Ídolos

Cada cual adora al que sirve.
El que sirve a Dios debe adorarlo en Espíritu y andando en Verdad. 
No puedes servir a dos señores.
Decídete a quien sirves, porque aquel que sirvas ofreceras tu adoración.
¿Que sucede cuando aparecen otros señores?
¿Que sucede cuando aparecen tus ídolos ocultos o cuando lo tienes cerca, cuando tocan tu puerta?
Ciertamente, cuando hay ídolos en el corazón se nota, porque la luz todo lo expone.
Cuando hay un ídolo, hay un opresor en tu vida.
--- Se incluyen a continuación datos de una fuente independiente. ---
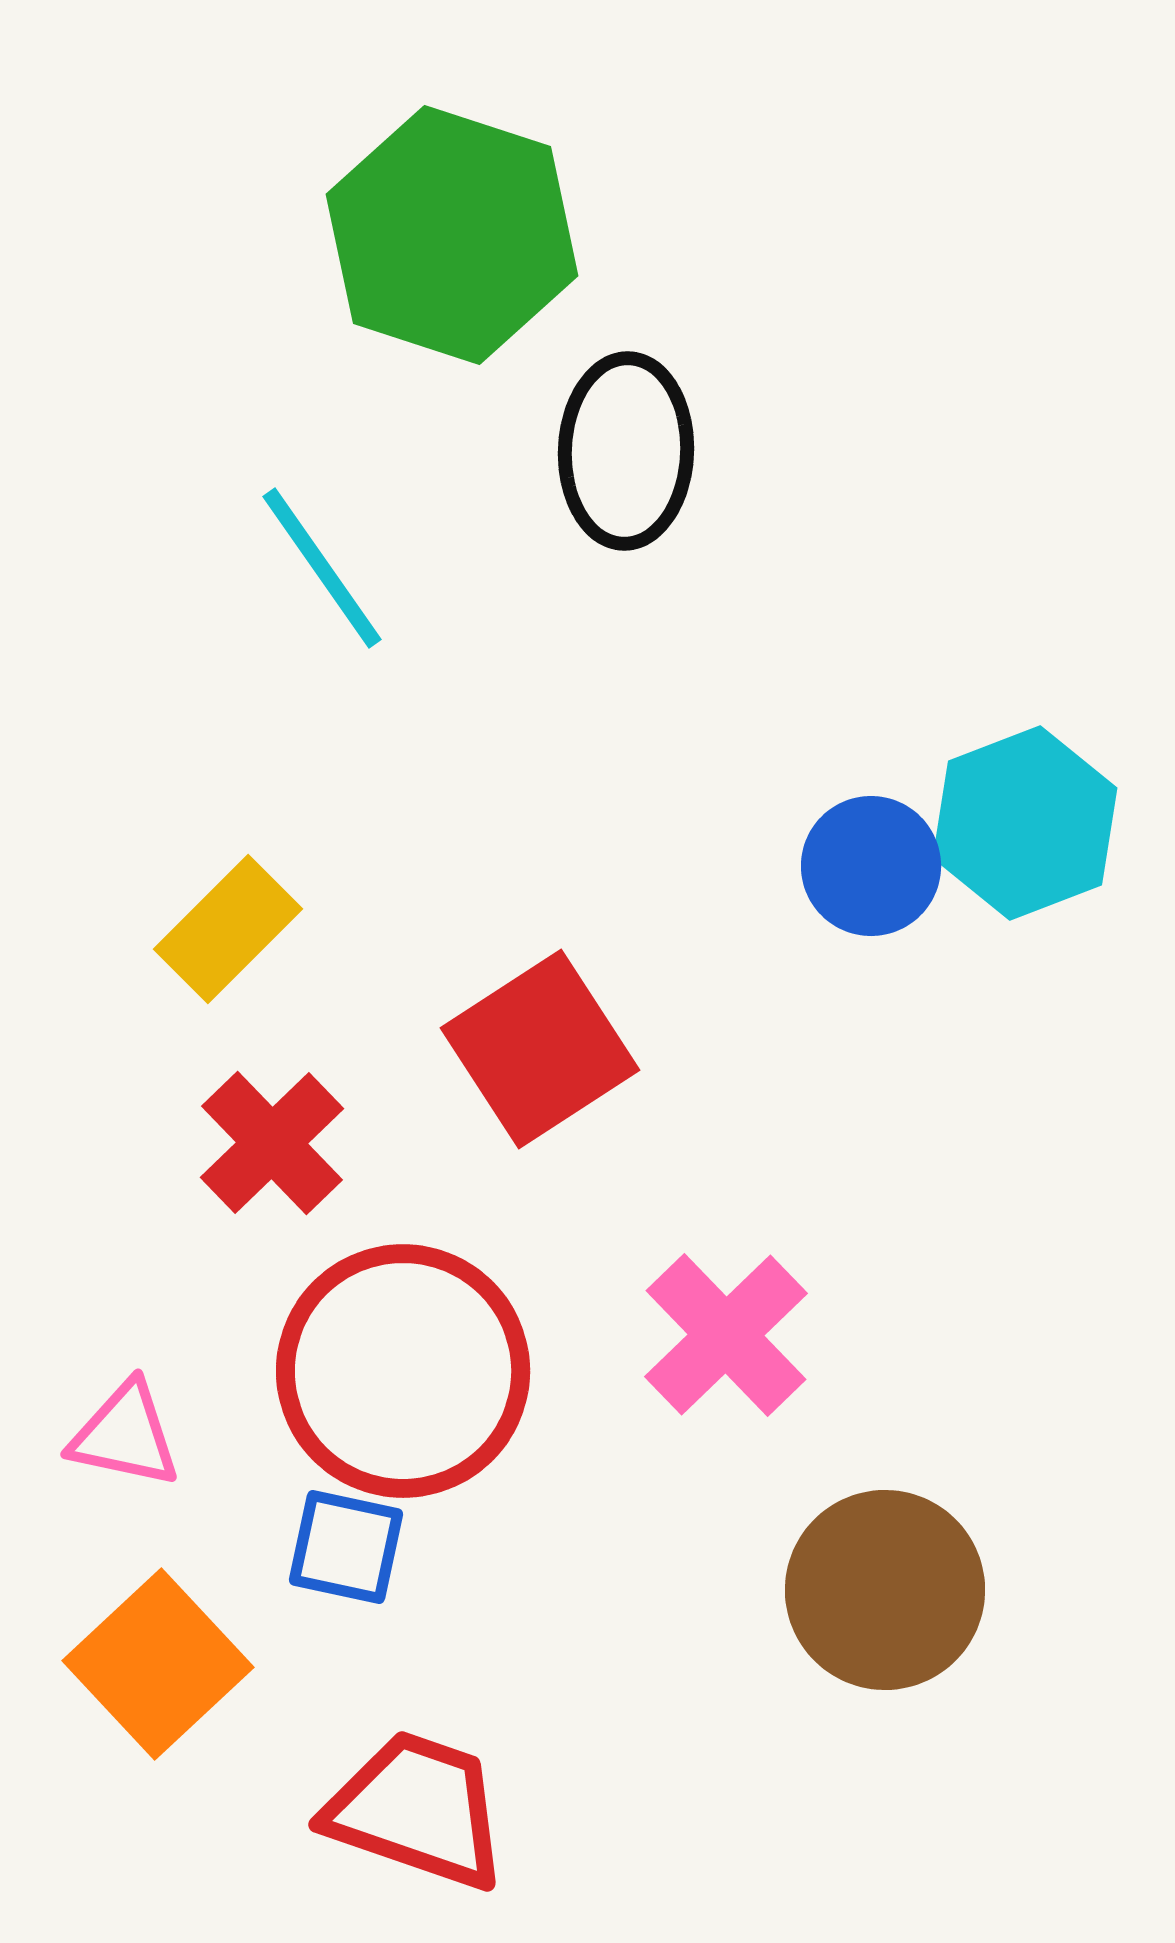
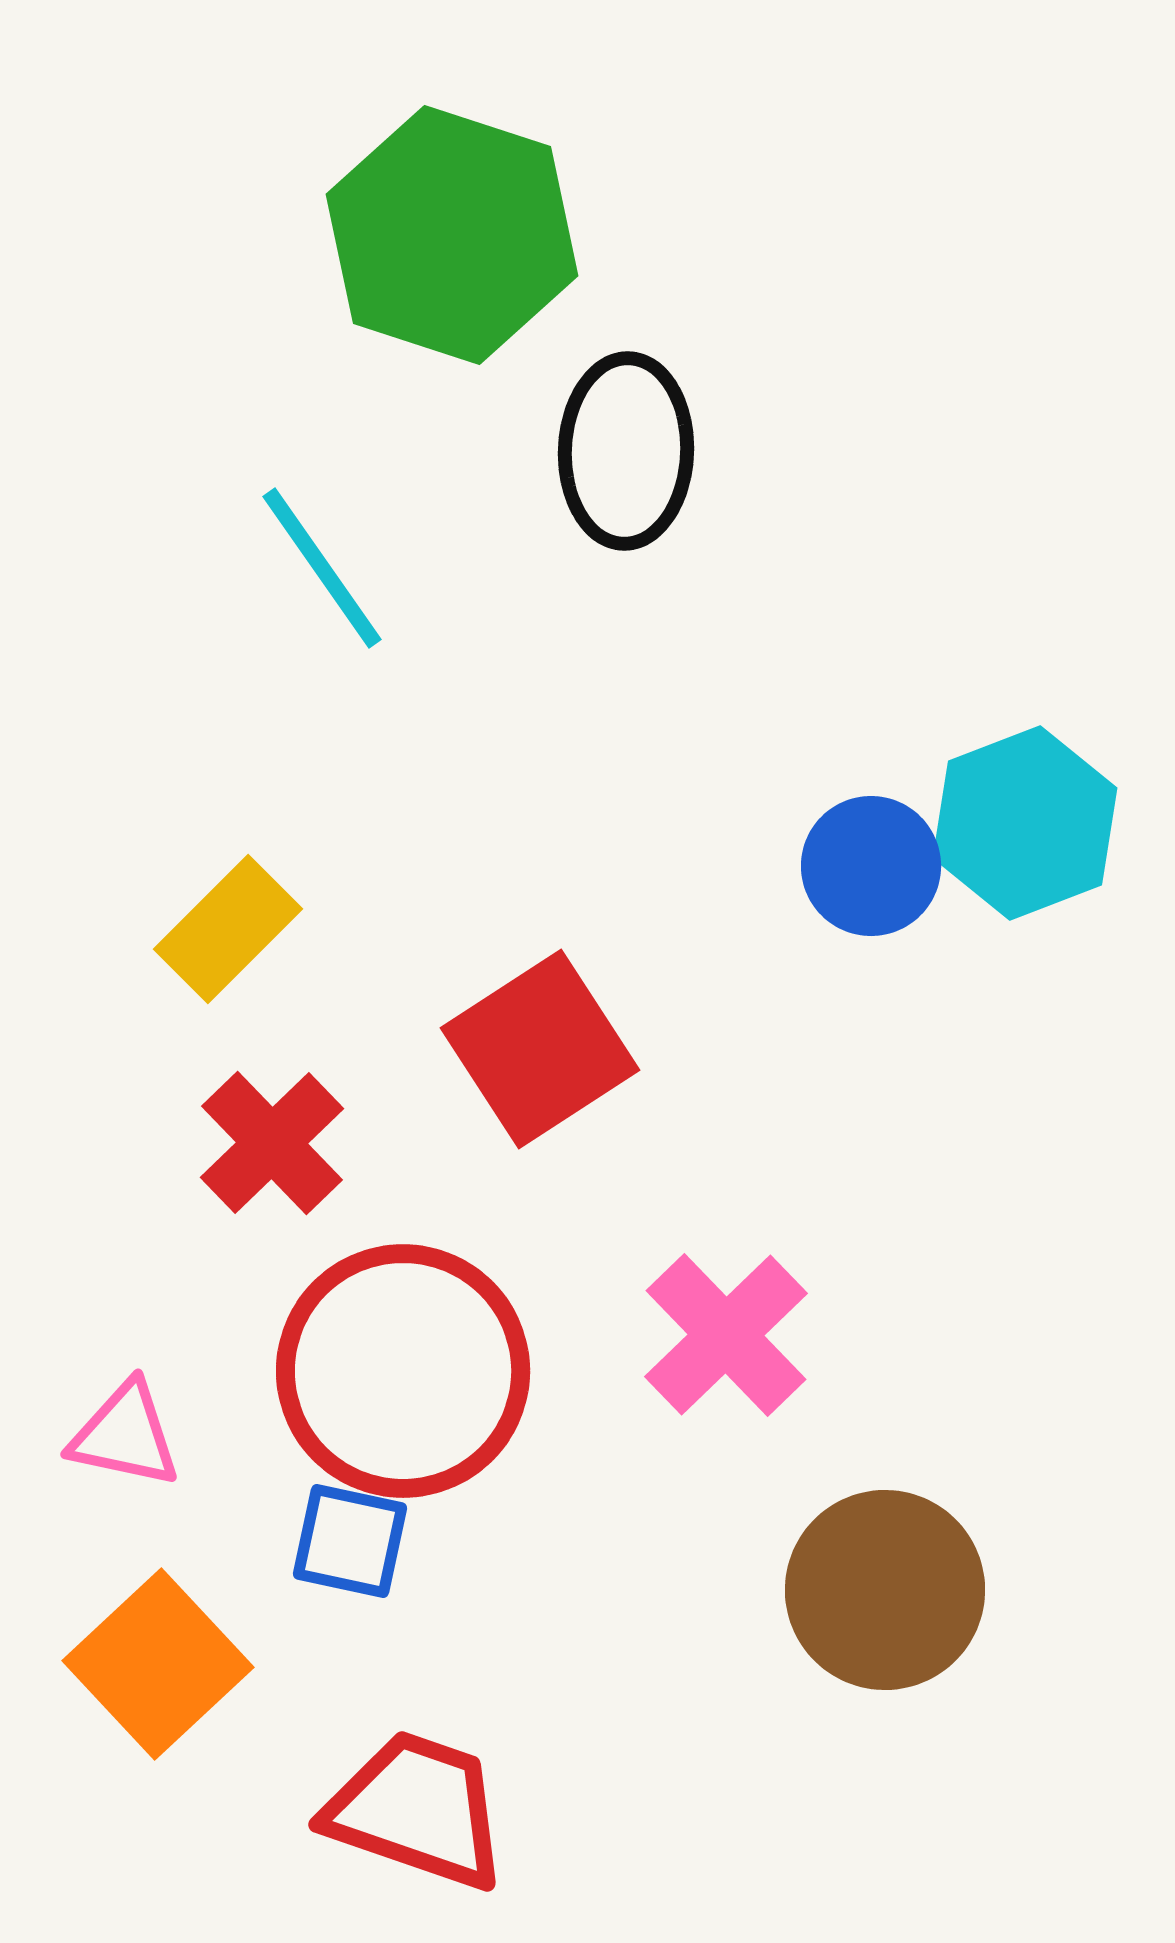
blue square: moved 4 px right, 6 px up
Cuando aparece el ídolo aparecen los temores, el temor a ¿que me ocurrirá si no estoy a la altura de lo que me pide? porque el ídolo exige y no te da nada... más bien manipula voluntades y el carnal le rinde culto.
El carnal debe hacer esfuerzos, sacrificios humanistas para complacer a su ídolo, comer lo que el come, hacer lo que el hace, porque esa persona está sometida bajo la influencia de ese opresor y se somete voluntariamente.
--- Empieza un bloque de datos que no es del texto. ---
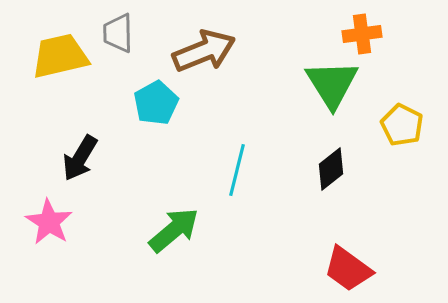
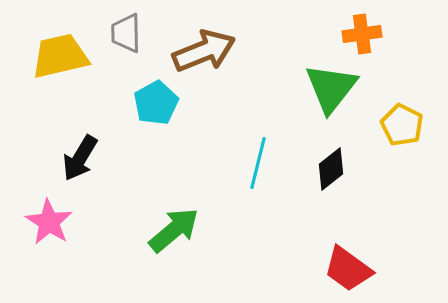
gray trapezoid: moved 8 px right
green triangle: moved 1 px left, 4 px down; rotated 10 degrees clockwise
cyan line: moved 21 px right, 7 px up
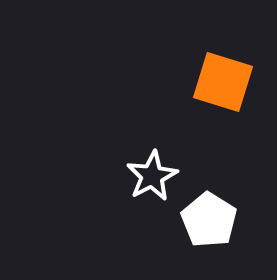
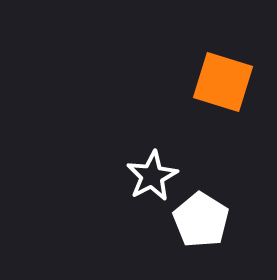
white pentagon: moved 8 px left
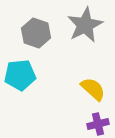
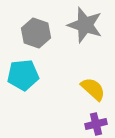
gray star: rotated 27 degrees counterclockwise
cyan pentagon: moved 3 px right
purple cross: moved 2 px left
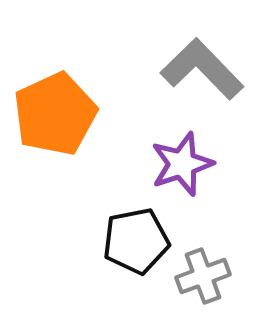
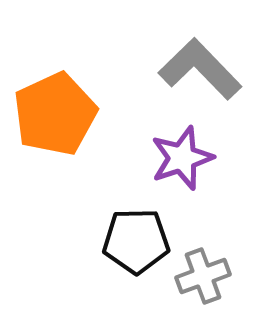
gray L-shape: moved 2 px left
purple star: moved 6 px up
black pentagon: rotated 10 degrees clockwise
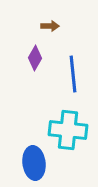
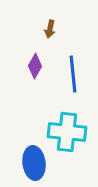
brown arrow: moved 3 px down; rotated 102 degrees clockwise
purple diamond: moved 8 px down
cyan cross: moved 1 px left, 2 px down
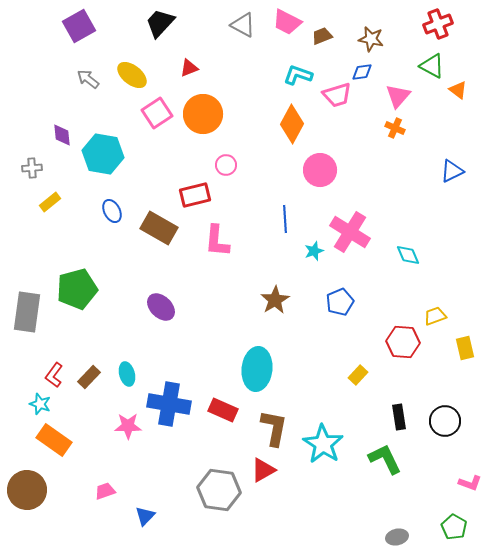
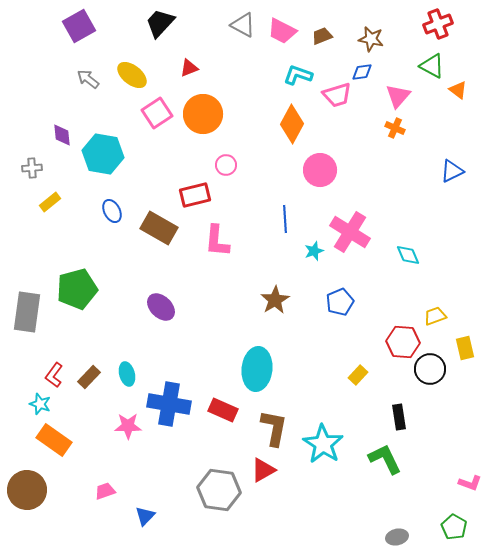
pink trapezoid at (287, 22): moved 5 px left, 9 px down
black circle at (445, 421): moved 15 px left, 52 px up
La Carne, hace lo que el ídolo de pide, se adapta, tolera.
Porque donde hay idolatría hay cárcel y esclavitud. Hay mezcla y tibieza.
Cuando hay ídolos, el hombre ya pierde la mira en Dios y sólo busca complacer a ese opresor, ya sea el sistema, la sociedad, un hombre o una mujer. Pierde su libertad y se pone voluntariamente bajo el yugo de otro.

¿A quien quieres agradar?
¿A quien buscas complacer?
Le pides fuerza a Dios ¿para servir a quien? ¿A Dios? ¿A tu vientre, el Yo? ¿O a otro ídolo?
Pregúntate: ¿Que haces con tu ídolo que no haces con otro?¿Que sacrificio?
Dime a que te ídolo te sometes y te diré tu opresor.

No fuiste llamado a esto.
Sino a cuidar tu libertad, con la que El Señor de Señores te liberto a precio de sangre.